On Wed, Aug 7, 2019 at 6:33 PM Gabe Black <[email protected]> wrote:

> You know, after writing that all out, I think maybe it would be better to
> have a generic ClockWatcher interface where something (anything) could
> watch a clock source and be notified of period updates. The
> DerivedClockDomain would implement that interface, but then so could my
> CPU. That would avoid having an awkward sort ClockDomain but not really
> class which would be just to hijack the clock watching ability of the
> DerivedClockDomain.
>
> I think that would also avoid having to rename anything, since even though
> the DerivedClockDomain makes some overly simplifying assumptions (clocks
> only go slower and in integer ratios), it wouldn't make any less sense if
> the update mechanism was changed. I'll go ahead and do things that way.
>
> Gabe
>
> On Wed, Aug 7, 2019 at 6:26 PM Gabe Black <[email protected]> wrote:
>
>> Hi folks.

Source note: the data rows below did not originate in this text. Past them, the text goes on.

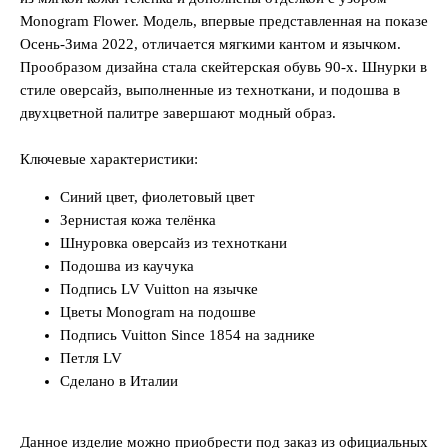
Monogram Flower. Модель, впервые представленная на показе
Осень-Зима 2022, отличается мягкими кантом и язычком.
Прообразом дизайна стала скейтерская обувь 90-х. Шнурки в
стиле оверсайз, выполненные из техноткани, и подошва в
двухцветной палитре завершают модный образ.
Ключевые характеристики:
Синий цвет, фиолетовый цвет
Зернистая кожа телёнка
Шнуровка оверсайз из техноткани
Подошва из каучука
Подпись LV Vuitton на язычке
Цветы Monogram на подошве
Подпись Vuitton Since 1854 на заднике
Петля LV
Сделано в Италии
Данное изделие можно приобрести под заказ из официальных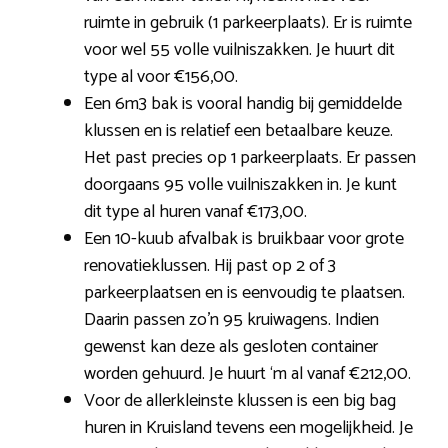
ruimte in gebruik (1 parkeerplaats). Er is ruimte
voor wel 55 volle vuilniszakken. Je huurt dit
type al voor €156,00.
Een 6m3 bak is vooral handig bij gemiddelde
klussen en is relatief een betaalbare keuze.
Het past precies op 1 parkeerplaats. Er passen
doorgaans 95 volle vuilniszakken in. Je kunt
dit type al huren vanaf €173,00.
Een 10-kuub afvalbak is bruikbaar voor grote
renovatieklussen. Hij past op 2 of 3
parkeerplaatsen en is eenvoudig te plaatsen.
Daarin passen zo’n 95 kruiwagens. Indien
gewenst kan deze als gesloten container
worden gehuurd. Je huurt ‘m al vanaf €212,00.
Voor de allerkleinste klussen is een big bag
huren in Kruisland tevens een mogelijkheid. Je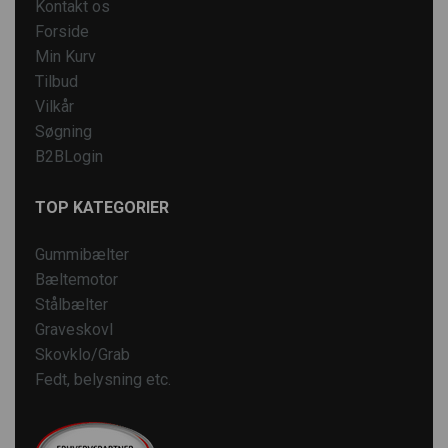
Kontakt os
Forside
Min Kurv
Tilbud
Vilkår
Søgning
B2BLogin
TOP KATEGORIER
Gummibælter
Bæltemotor
Stålbælter
Graveskovl
Skovklo/Grab
Fedt, belysning etc.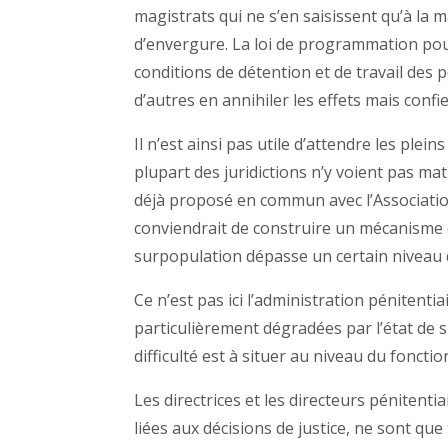
magistrats qui ne s’en saisissent qu’à la 
d’envergure. La loi de programmation pour 
conditions de détention et de travail des 
d’autres en annihiler les effets mais confi
Il n’est ainsi pas utile d’attendre les plei
plupart des juridictions n’y voient pas m
déjà proposé en commun avec l’Association
conviendrait de construire un mécanisme de
surpopulation dépasse un certain niveau d
Ce n’est pas ici l’administration pénitenti
particulièrement dégradées par l’état de 
difficulté est à situer au niveau du fonct
Les directrices et les directeurs pénitentia
liées aux décisions de justice, ne sont que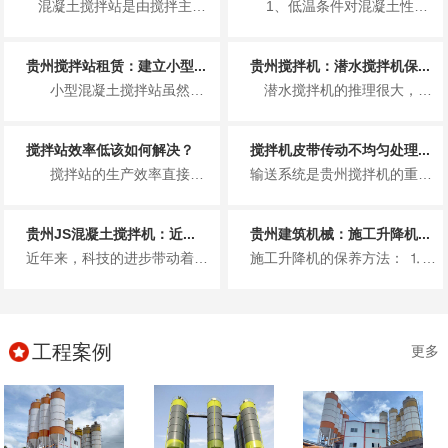
混凝土搅拌站是由搅拌主机、物料称量系统、物料输送系统、物料贮存系统、控制系统五大组成系统和其他...
1、低温条件对混凝土性能的影响 （1）低温条件对混凝土早期...
贵州搅拌站租赁：建立小型...
贵州搅拌机：潜水搅拌机保...
小型混凝土搅拌站虽然占地面积不大，生产效率也不是十分高，但是在建立小型混凝土搅...
潜水搅拌机的推理很大，使用寿命也长，从而主要被用于污水处理厂这一方面，但是质量再好的搅拌机也需要做好定期的维修保养工作...
搅拌站效率低该如何解决？
搅拌机皮带传动不均匀处理...
搅拌站的生产效率直接决定了单位时间内，混凝土的生产量。同样的时间内，生产的混凝...
输送系统是贵州搅拌机的重要组成部分。如果传送带输送的骨料不均匀，则称骨料体积积聚在传送带上，导致传送带松动或传送带上的聚...
贵州JS混凝土搅拌机：近...
贵州建筑机械：施工升降机...
近年来，科技的进步带动着国内的混凝土搅拌机行业的突飞猛进的发展，在改政策之前，我国建设工地的混凝土大都是现场搅拌，使用的...
施工升降机的保养方法： ⒈每月保养 升降台保养时人员进入升降台内部工作，须吊住升降机防止升降台突然下降而导致人员伤亡...
工程案例
更多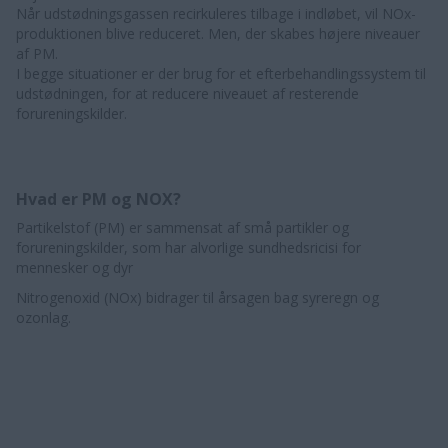
Når udstødningsgassen recirkuleres tilbage i indløbet, vil NOx-
produktionen blive reduceret. Men, der skabes højere niveauer
af PM.
I begge situationer er der brug for et efterbehandlingssystem til
udstødningen, for at reducere niveauet af resterende
forureningskilder.
Hvad er PM og NOX?
Partikelstof (PM) er sammensat af små partikler og
forureningskilder, som har alvorlige sundhedsricisi for
mennesker og dyr
Nitrogenoxid (NOx) bidrager til årsagen bag syreregn og
ozonlag.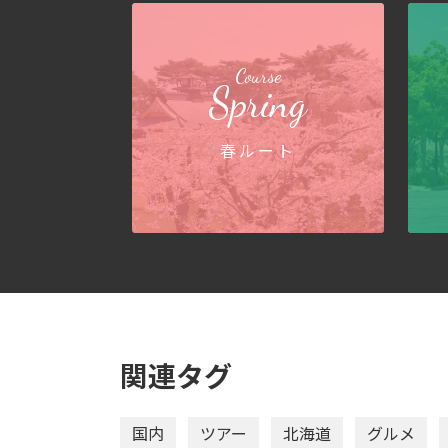
Course
Spring
春ルート
関連タグ
国内
ツアー
北海道
グルメ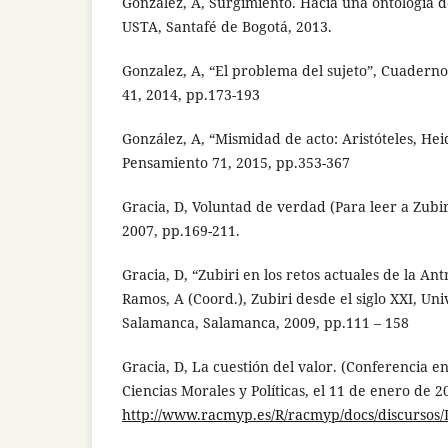
González, A, Surgimiento. Hacia una ontología de
USTA, Santafé de Bogotá, 2013.
Gonzalez, A, “El problema del sujeto”, Cuadernos
41, 2014, pp.173-193
González, A, “Mismidad de acto: Aristóteles, Hei
Pensamiento 71, 2015, pp.353-367
Gracia, D, Voluntad de verdad (Para leer a Zubir
2007, pp.169-211.
Gracia, D, “Zubiri en los retos actuales de la Ant
Ramos, A (Coord.), Zubiri desde el siglo XXI, Uni
Salamanca, Salamanca, 2009, pp.111 – 158
Gracia, D, La cuestión del valor. (Conferencia e
Ciencias Morales y Políticas, el 11 de enero de 2
http://www.racmyp.es/R/racmyp/docs/discursos/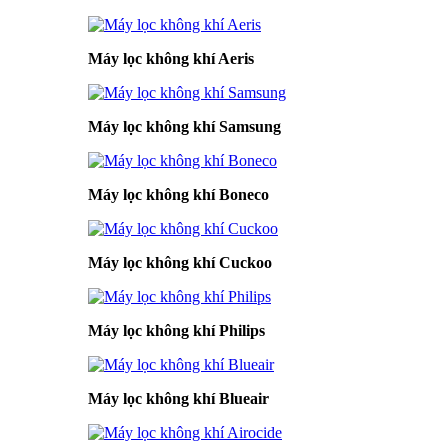
Máy lọc không khí Aeris
Máy lọc không khí Samsung
Máy lọc không khí Boneco
Máy lọc không khí Cuckoo
Máy lọc không khí Philips
Máy lọc không khí Blueair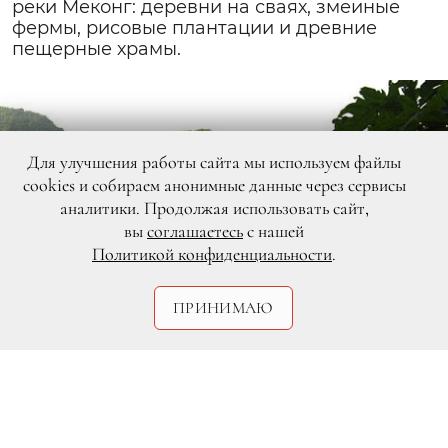
реки Меконг: деревни на сваях, змеиные
фермы, рисовые плантации и древние
пещерные храмы.
Для улучшения работы сайта мы используем файлы
cookies и собираем анонимные данные через сервисы
аналитики. Продолжая использовать сайт,
вы
соглашаетесь
с нашей
Политикой конфиденциальности
.
ПРИНИМАЮ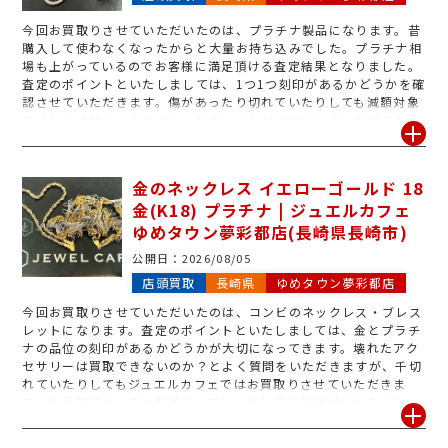
今回お買取りさせていただいたのは、プラチナ製品になります。昔
購入して使わなくなったからと大量お持ち込みでした。プラチナ相
場も上がっているのでお客様に満足頂ける査定結果となりました。
査定のポイントといたしましては、1つ1つ刻印があるかどうかを確
認させていただきます。傷があったり切れていたりしても減額対象
にはなりません。もちろん、片方しかないイヤリング・ピアスもお
買取りさせていただきます♪使わないプラチナ製品があれば是非ジ
ュエルカフェゆめタウン夢彩都店へお持ち込みください♪
金のネックレス イエローゴールド 18
金(K18) プラチナ | ジュエルカフェ
ゆめタウン夢彩都店(長崎県長崎市)
公開日：
2026/08/05
店頭買取
長崎県
ゆめタウン夢彩都店
今回お買取りさせていただいたのは、コンビのネックレス・ブレス
レットになります。査定のポイントといたしましては、金とプラチ
ナの品位の刻印があるかどうかが大切になってきます。壊れたアク
セサリーは買取できないのか？とよく質問をいただきますが、千切
れていたりしてもジュエルカフェではお買取りさせていただきま
す！お品物によっては製品ジュエリーとしての価値がつかなくなっ
てしまう場合もあるので、使わないアクセサリーは早目のお持ち込
みが吉です！！今回のようにコンビ製品（金・プラチナ）でも、金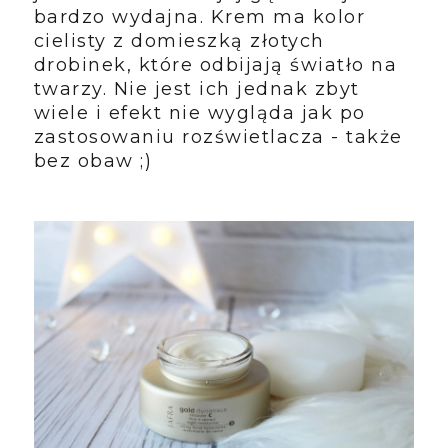
bardzo wydajna. Krem ma kolor
cielisty z domieszką złotych
drobinek, które odbijają światło na
twarzy. Nie jest ich jednak zbyt
wiele i efekt nie wygląda jak po
zastosowaniu rozświetlacza - także
bez obaw ;)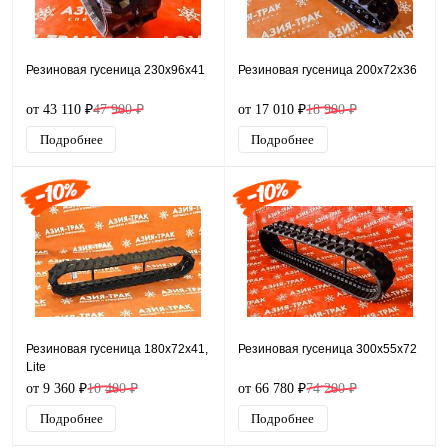
Резиновая гусеница 230x96x41
Резиновая гусеница 200x72x36
от 43 110 ₽
47 900 ₽
от 17 010 ₽
18 900 ₽
Подробнее
Подробнее
Резиновая гусеница 180x72x41,
Резиновая гусеница 300x55x72
Lite
от 9 360 ₽
10 400 ₽
от 66 780 ₽
74 200 ₽
Подробнее
Подробнее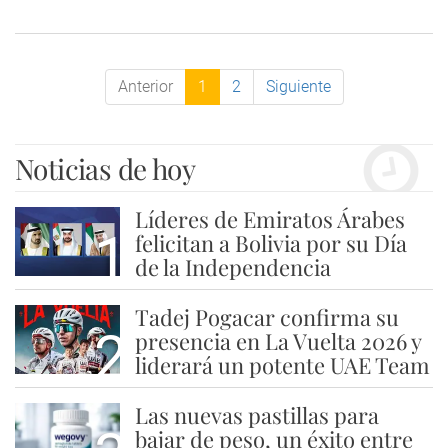
Anterior
1
2
Siguiente
Noticias de hoy
Líderes de Emiratos Árabes
1
felicitan a Bolivia por su Día
de la Independencia
Tadej Pogacar confirma su
2
presencia en La Vuelta 2026 y
liderará un potente UAE Team
Las nuevas pastillas para
bajar de peso, un éxito entre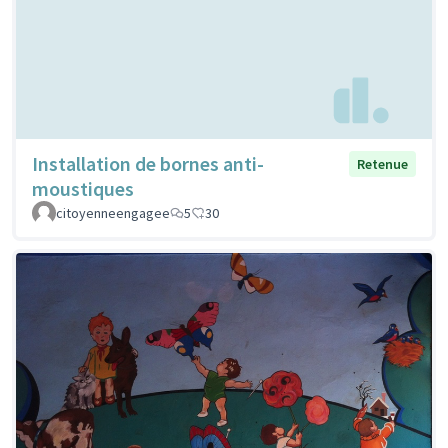
Installation de bornes anti-
Retenue
moustiques
citoyenneengagee
5
30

I'm working on making a CPU model out of a black box CPU
>> implementation which doesn't explicitly schedule each of its clock ticks (I
>> assume it does that internally), but does respect a clock which I can
>> adjust.
>>
>> The existing clock domain mechanism lets a client call into it to see
>> when the next clock edge is, for instance, but doesn't actively tell other
>> entities when its clock rate has changed. In situations where the clock
>> rate isn't polled (ie the one I'm working on), the clock rate could change
>> without the CPU noticing.
>>
>> I see a mechanism in the clock domain classes which sort of already does
>> this, where there can be a source clock and then derived clocks which are
>> notified of input clock changes and can regenerate their output clock rate.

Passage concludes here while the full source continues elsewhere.